Comfort is also part of the performance equation. It’s simple common sense that when a glove is more comfortable (soft and stretchy like a “second skin”), users will be more likely to comply with wearing protocols. Some users may prefer the comfort of a hand-specific glove while others work well with ambidextrous gloves.
The glove’s tack level is also important. In some cases, high-tack gloves are preferred because they make it easier to hold items without the items slipping. In other cases, a slick grip is preferred for easier donning and double donning, a common practice in aseptic environments. The amount of texturing on a glove can vary from fully textured to fingertip texture. Fully textured gloves are important with ambidextrous styles, so that, no matter which glove is grabbed, the texture will be felt. Beaded cuffs are another important feature, especially for ease of donning.

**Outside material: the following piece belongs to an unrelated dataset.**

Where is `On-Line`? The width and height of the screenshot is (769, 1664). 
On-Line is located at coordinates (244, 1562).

A glove’s material can have a dramatic influence on both its comfort and strength. Latex gloves are typically viewed as being more comfortable, while nitrile gloves typically have strength advantages and help to avoid problems that may be associated with latex allergies. Some suppliers are using new nitrile-based production technologies to combine the comfort of latex with the strength of nitrile for gloves that provide the best of both worlds.
Sizing is another comfort factor. While most suppliers offer a range of glove sizes, some are tweaking the formula to fit a wider variety of hand sizes – for example, offering larger-size, hand-specific gloves, or gloves with extra-wide palms.

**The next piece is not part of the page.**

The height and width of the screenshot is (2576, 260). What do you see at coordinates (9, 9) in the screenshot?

Finally, while most cleanroom gloves are designed to protect the sensitive cleanroom environment from contamination by workers, workers themselves may need protection from chemicals, acids or other hazards in the environment. Don’t forget to consider a glove’s protective properties during your evaluation.
- Demand certification. Consistently superior performance is not an option. Make sure the glove you choose is not only of the highest quality, but that it also stays within a reasonable variance of that level over time. Lot consistency should be ensured from raw materials through processing.

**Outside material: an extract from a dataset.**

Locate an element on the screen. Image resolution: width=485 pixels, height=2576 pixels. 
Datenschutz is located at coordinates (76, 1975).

Acceptable Quality Level (AQL) is one piece of important data to consider. This refers to the probability of having defective gloves within a lot. The lower the AQL number, the lower the probability of defective gloves. While ASTM sets an AQL of 2.5, some glove suppliers exceed that standard to provide gloves with fewer pinholes and thus, a greater level of barrier protection.
Make sure your glove supplier can provide certificates of analysis with particle counts, extractable counts and other important data for each lot of product; trend data; specification sheets; and certificates of irradiation. Some suppliers make this information easily accessible 24/7 on their web sites, after plugging in the glove’s lot number. Actual data is better than average data, because it reflects consistency in quality manufacturing.
- The proof is in the packaging. Cleanroom design, operator procedures, correct cleaning and sanitization are critical when it comes to cleanrooms, but if incoming items are not controlled, cleaned and monitored, the contamination will walk right in. So pay special attention to how and where gloves are packaged. Are the gloves packaged in a cleanroom environment? Are they double-bagged to ensure cleanliness? The cleaner the cleanroom, the more important it is for gloves to be packaged entirely in plastic bags, including the inner wallet. Gloves for less stringent cleanrooms may use coated paper in the individual pair packages.
Sterile gloves must be suitably packaged for aseptic donning (applying the glove without breaking the sterile field). This is easier to do if the gloves come in packaging that opens properly. Sterile gloves should be packaged in pouches that open up so the left and right gloves are easily donnable.